* [Required work] In the data, find the word "myCityHunt" and copy out every line that has it.

* [Records provided]
☆ ☆ ☆
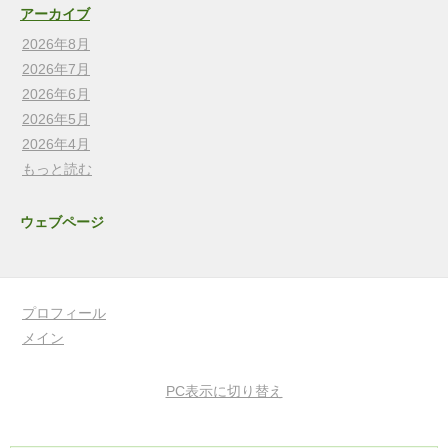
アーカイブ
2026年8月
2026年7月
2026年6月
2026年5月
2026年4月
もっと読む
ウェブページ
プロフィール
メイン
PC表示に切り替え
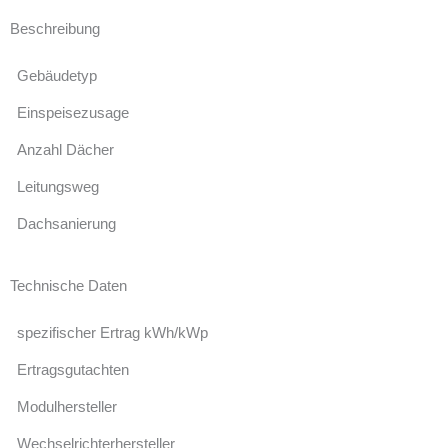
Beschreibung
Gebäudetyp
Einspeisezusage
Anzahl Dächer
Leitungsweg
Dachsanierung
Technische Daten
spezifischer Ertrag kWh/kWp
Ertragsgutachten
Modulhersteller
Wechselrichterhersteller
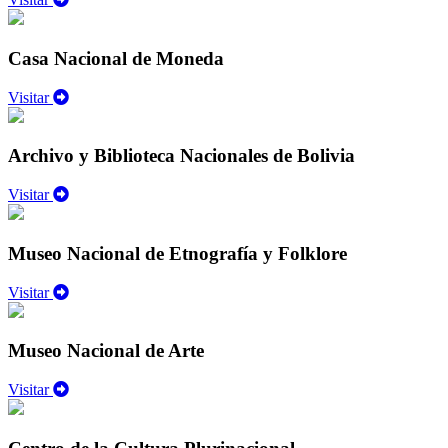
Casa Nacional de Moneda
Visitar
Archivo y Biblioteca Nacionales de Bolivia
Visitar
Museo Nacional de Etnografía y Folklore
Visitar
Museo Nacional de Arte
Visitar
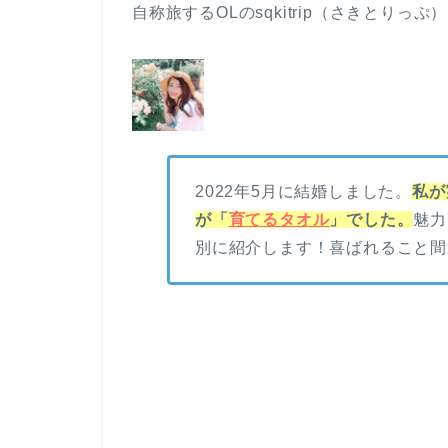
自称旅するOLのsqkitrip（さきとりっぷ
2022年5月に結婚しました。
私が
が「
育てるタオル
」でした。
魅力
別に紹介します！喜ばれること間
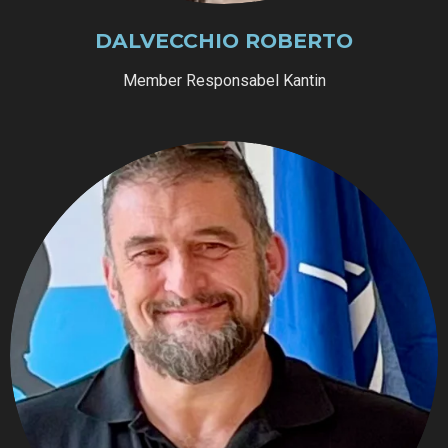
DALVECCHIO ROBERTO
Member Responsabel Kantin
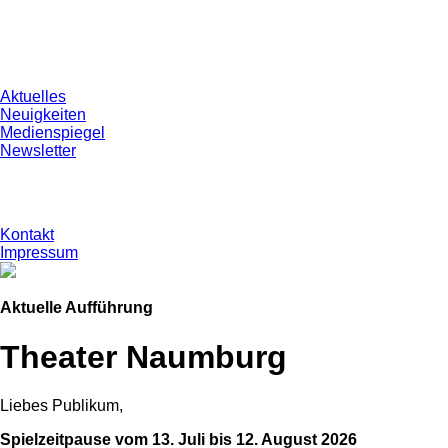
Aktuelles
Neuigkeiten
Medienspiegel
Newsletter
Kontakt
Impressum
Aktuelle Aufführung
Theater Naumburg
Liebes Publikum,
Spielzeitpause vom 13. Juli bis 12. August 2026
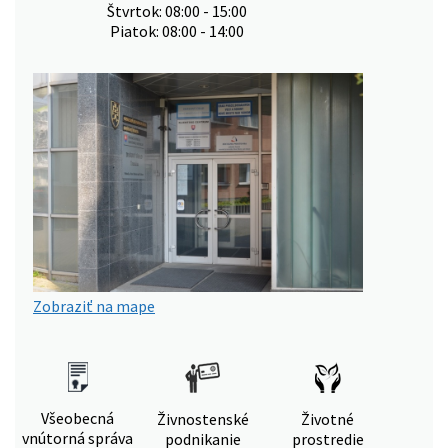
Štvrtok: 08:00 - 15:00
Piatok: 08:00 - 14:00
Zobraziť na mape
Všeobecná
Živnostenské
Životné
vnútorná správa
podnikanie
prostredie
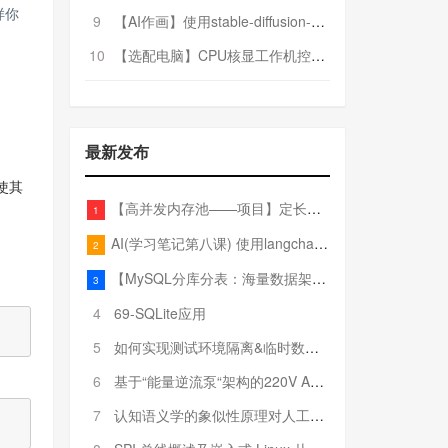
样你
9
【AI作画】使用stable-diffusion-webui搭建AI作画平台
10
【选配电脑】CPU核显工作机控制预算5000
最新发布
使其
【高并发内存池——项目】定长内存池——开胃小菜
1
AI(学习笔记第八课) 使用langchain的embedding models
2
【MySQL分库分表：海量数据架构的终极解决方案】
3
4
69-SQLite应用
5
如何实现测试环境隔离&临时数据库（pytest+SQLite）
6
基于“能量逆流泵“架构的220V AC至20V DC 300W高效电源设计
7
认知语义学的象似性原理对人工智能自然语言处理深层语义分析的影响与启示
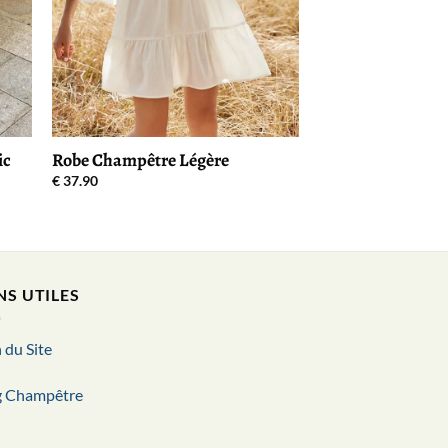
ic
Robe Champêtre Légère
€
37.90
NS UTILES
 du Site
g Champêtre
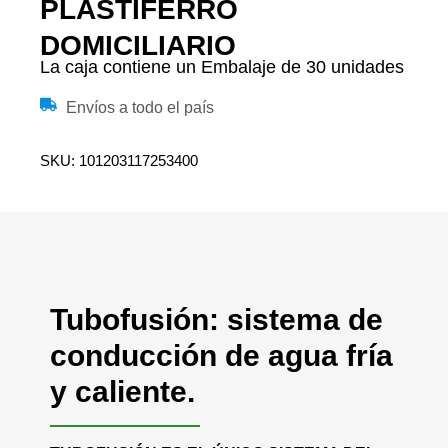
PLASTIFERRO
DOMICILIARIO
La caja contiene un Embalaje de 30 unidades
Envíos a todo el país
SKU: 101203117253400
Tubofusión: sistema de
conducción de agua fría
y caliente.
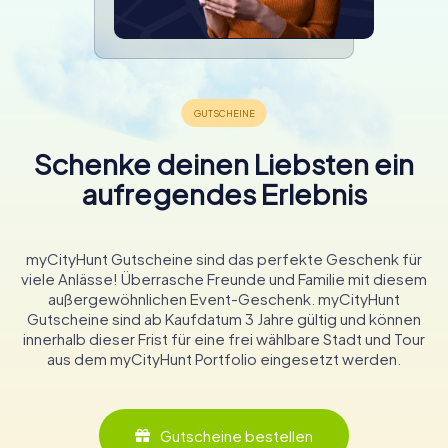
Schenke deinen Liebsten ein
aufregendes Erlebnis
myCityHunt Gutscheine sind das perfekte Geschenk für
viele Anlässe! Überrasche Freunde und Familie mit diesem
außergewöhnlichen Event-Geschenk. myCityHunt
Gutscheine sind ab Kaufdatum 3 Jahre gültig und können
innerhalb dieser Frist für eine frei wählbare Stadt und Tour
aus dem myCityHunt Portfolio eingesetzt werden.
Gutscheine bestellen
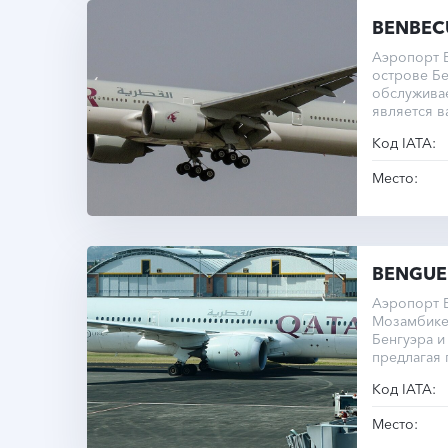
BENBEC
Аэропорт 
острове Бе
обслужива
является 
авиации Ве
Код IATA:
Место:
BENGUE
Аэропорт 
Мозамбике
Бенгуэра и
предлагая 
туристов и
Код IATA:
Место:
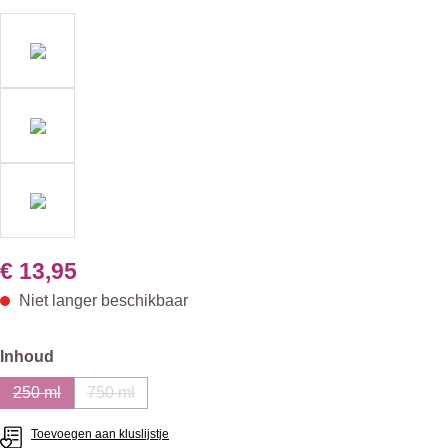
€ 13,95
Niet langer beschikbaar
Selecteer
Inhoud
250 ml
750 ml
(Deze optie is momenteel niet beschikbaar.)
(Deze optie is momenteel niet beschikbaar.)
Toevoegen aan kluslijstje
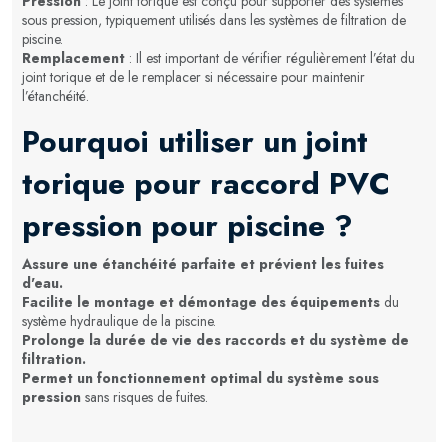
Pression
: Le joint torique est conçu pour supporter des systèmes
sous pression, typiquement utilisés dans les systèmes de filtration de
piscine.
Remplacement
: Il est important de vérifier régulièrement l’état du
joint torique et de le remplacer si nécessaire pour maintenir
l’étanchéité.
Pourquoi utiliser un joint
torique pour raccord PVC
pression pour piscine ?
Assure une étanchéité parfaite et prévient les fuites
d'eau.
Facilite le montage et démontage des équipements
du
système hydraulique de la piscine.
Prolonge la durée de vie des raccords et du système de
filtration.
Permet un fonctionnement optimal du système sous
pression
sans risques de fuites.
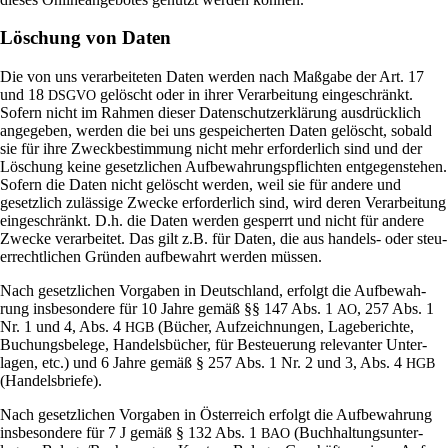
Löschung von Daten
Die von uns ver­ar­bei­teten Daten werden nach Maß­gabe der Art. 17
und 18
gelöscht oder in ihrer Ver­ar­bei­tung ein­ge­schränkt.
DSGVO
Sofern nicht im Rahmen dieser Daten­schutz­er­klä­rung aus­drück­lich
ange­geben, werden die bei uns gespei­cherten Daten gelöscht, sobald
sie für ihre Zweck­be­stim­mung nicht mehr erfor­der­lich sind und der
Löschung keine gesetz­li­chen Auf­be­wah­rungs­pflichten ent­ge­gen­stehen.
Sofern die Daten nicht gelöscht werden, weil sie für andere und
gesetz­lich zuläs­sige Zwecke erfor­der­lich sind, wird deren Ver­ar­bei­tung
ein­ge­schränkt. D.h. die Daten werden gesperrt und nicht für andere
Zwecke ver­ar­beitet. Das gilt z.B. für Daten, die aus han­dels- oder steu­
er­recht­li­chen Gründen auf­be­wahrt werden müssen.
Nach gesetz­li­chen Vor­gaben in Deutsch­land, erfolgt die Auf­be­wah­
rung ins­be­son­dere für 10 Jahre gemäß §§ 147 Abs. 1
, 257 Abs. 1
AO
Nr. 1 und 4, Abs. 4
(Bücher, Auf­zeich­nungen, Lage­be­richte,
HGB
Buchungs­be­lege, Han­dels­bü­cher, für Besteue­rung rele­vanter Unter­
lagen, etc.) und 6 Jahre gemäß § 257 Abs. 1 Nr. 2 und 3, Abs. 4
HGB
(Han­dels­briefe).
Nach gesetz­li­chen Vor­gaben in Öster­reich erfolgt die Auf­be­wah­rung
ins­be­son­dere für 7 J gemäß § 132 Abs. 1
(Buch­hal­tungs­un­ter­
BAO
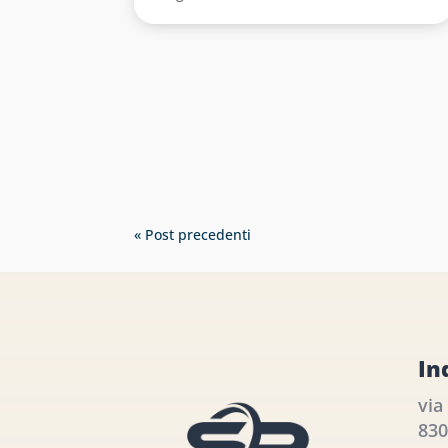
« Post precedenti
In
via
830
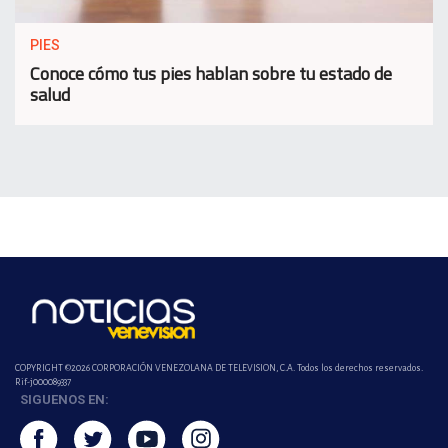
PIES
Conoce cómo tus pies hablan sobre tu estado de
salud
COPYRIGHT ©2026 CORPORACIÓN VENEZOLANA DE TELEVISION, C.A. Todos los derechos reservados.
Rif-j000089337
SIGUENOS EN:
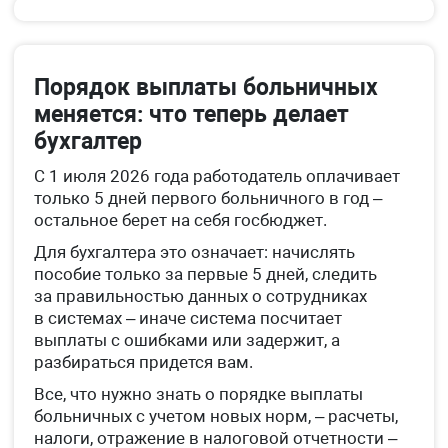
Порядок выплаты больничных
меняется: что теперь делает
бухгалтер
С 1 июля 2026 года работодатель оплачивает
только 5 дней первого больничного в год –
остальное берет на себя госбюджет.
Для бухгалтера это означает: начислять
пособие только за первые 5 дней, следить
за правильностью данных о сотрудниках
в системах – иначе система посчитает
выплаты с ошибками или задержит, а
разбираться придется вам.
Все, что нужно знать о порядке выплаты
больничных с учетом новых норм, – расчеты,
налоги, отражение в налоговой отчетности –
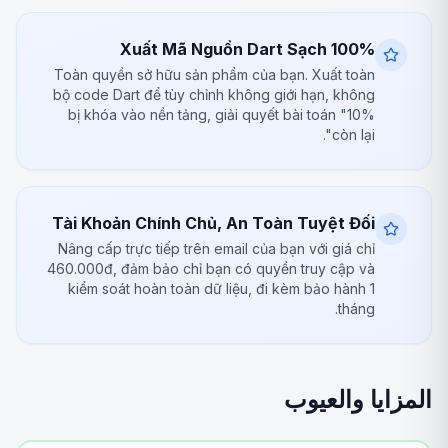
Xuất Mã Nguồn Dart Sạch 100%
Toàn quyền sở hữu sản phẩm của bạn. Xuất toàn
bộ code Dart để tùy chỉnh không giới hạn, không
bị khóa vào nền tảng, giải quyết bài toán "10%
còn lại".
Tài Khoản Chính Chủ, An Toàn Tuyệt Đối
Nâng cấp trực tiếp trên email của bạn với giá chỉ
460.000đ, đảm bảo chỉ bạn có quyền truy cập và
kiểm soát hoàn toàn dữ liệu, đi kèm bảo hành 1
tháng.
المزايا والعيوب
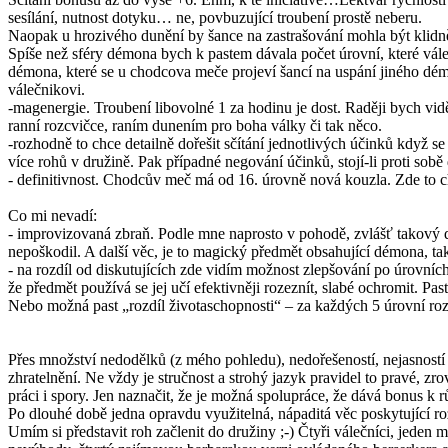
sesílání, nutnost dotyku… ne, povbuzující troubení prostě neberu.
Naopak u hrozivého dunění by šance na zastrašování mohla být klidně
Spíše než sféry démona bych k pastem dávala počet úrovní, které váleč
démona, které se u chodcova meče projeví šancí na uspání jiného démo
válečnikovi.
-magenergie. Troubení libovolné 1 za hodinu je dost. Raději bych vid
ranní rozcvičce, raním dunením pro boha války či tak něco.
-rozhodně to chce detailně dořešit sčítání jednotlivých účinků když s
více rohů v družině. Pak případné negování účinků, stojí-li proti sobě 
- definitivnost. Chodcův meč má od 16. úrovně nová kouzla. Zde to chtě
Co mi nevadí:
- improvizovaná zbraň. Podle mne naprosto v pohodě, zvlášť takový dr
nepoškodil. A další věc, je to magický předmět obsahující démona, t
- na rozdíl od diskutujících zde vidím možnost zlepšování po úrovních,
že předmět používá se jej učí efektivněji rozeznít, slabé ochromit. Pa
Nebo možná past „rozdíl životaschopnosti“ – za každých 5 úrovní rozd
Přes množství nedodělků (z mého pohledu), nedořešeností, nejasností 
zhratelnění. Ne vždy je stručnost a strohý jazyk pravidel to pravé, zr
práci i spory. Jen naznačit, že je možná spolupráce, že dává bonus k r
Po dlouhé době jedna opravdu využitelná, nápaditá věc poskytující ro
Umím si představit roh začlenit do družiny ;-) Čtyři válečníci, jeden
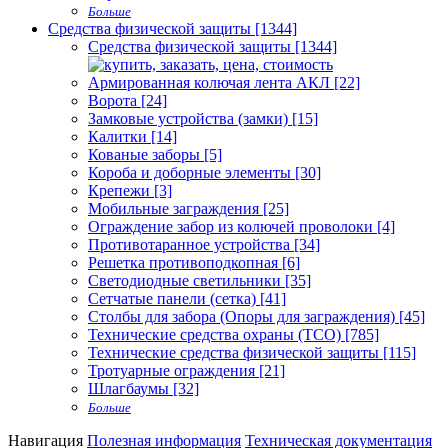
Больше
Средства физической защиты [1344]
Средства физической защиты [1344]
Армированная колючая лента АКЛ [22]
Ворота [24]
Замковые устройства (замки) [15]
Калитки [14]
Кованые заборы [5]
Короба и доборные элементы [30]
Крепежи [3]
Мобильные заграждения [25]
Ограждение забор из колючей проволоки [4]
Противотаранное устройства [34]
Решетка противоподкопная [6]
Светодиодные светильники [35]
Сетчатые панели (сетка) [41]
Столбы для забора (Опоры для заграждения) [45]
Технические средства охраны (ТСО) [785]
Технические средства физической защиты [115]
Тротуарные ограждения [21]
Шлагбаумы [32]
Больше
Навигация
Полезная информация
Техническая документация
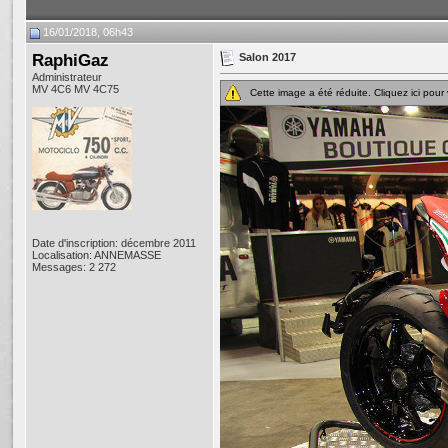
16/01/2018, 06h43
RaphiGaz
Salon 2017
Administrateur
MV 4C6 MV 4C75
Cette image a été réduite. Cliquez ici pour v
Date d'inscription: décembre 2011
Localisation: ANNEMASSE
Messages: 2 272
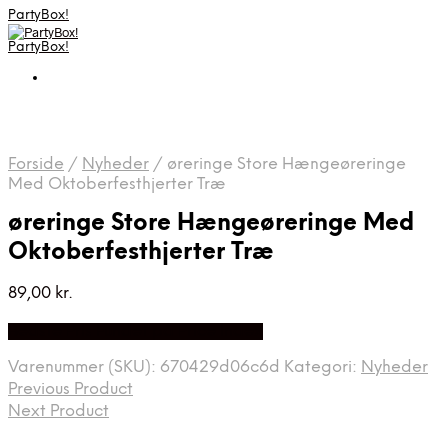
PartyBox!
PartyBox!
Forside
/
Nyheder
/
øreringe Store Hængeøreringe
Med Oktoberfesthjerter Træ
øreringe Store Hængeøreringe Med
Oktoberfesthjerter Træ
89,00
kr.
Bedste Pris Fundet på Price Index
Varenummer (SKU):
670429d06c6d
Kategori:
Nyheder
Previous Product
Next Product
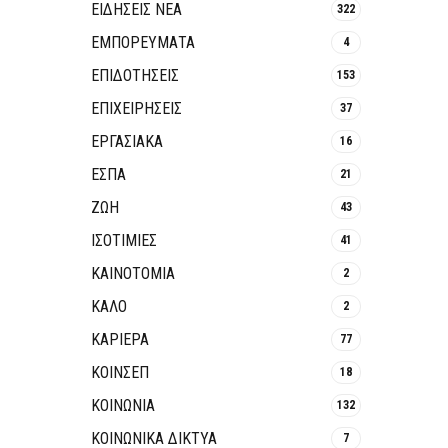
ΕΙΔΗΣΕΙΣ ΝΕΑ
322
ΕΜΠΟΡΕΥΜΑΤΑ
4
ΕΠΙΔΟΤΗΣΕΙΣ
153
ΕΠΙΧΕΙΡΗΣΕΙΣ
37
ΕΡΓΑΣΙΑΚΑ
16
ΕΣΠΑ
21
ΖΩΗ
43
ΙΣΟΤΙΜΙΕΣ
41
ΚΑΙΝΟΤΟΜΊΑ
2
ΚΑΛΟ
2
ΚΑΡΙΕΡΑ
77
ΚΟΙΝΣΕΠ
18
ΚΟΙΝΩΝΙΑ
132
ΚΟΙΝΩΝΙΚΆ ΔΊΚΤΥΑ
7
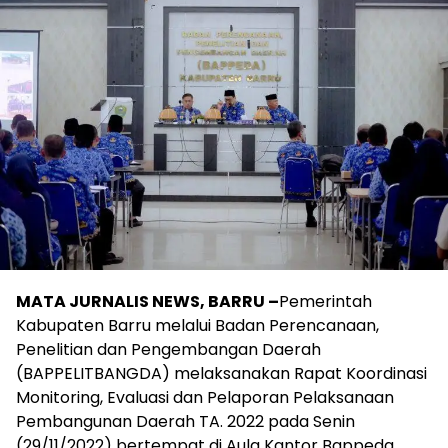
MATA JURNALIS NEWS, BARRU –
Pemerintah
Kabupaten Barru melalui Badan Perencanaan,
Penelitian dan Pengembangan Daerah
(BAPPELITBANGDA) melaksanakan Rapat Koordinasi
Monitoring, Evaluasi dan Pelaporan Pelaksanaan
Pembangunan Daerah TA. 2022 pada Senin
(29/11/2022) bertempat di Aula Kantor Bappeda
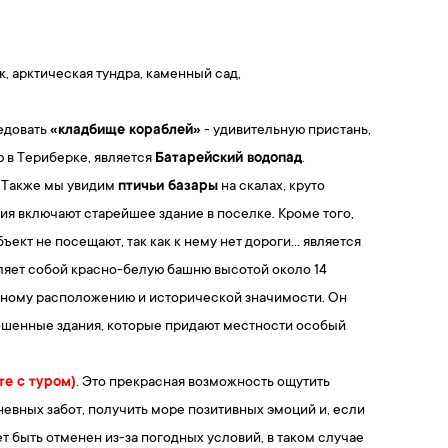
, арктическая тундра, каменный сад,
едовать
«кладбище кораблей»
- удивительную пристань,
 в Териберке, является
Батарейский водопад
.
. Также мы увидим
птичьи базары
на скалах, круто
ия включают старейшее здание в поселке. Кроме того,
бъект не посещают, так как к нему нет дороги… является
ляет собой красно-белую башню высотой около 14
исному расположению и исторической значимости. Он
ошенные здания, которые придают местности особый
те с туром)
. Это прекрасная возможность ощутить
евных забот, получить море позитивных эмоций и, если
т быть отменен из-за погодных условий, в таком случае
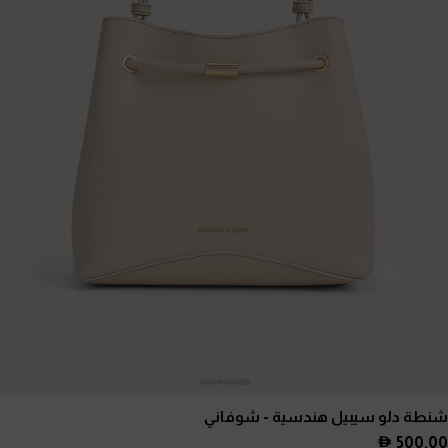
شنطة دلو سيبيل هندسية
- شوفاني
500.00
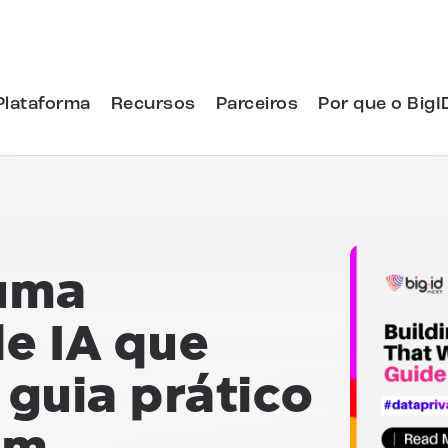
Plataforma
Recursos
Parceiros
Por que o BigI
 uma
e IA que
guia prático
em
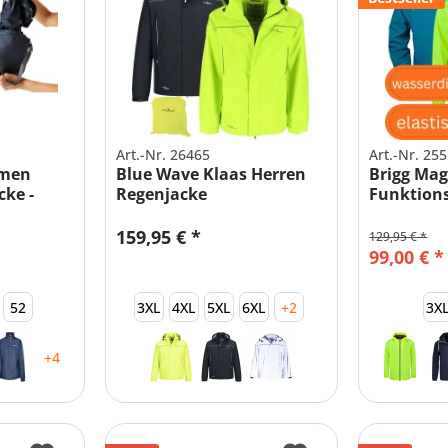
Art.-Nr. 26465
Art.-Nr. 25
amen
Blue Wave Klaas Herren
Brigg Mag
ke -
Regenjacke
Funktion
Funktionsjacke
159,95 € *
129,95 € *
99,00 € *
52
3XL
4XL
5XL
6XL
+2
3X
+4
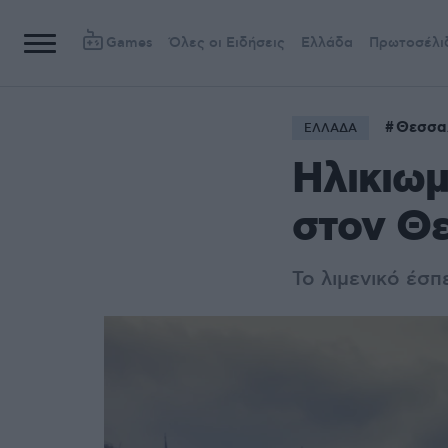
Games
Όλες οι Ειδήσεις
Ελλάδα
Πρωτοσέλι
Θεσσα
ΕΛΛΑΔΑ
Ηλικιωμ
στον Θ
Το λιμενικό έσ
☆ ☆ ☆
* [Solution to the exercise]
myCityHunt Gutscheine sind das perfekte Geschenk für
außergewöhnlichen Event-Geschenk. myCityHunt
aus dem myCityHunt Portfolio eingesetzt werden.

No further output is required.